Brief → Transcribe exactly everything in the data below from the line containing "Viale Libertà 10" down to the line containing "info@yachtvillage.net", both lines included and nothing further.

Data to use →
================

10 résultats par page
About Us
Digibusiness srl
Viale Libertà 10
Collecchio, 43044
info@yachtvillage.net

================

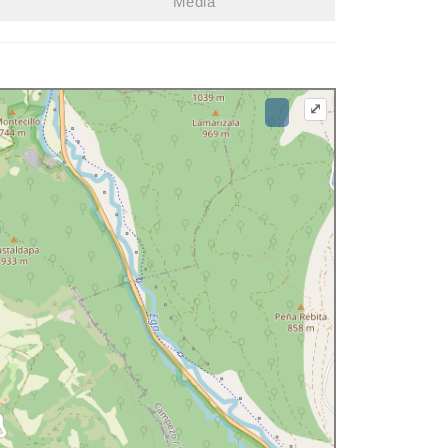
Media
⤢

================

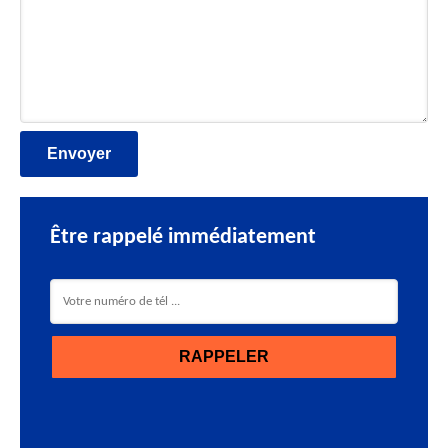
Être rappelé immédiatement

================

Exercise output →
Viale Libertà 10
Collecchio, 43044
info@yachtvillage.net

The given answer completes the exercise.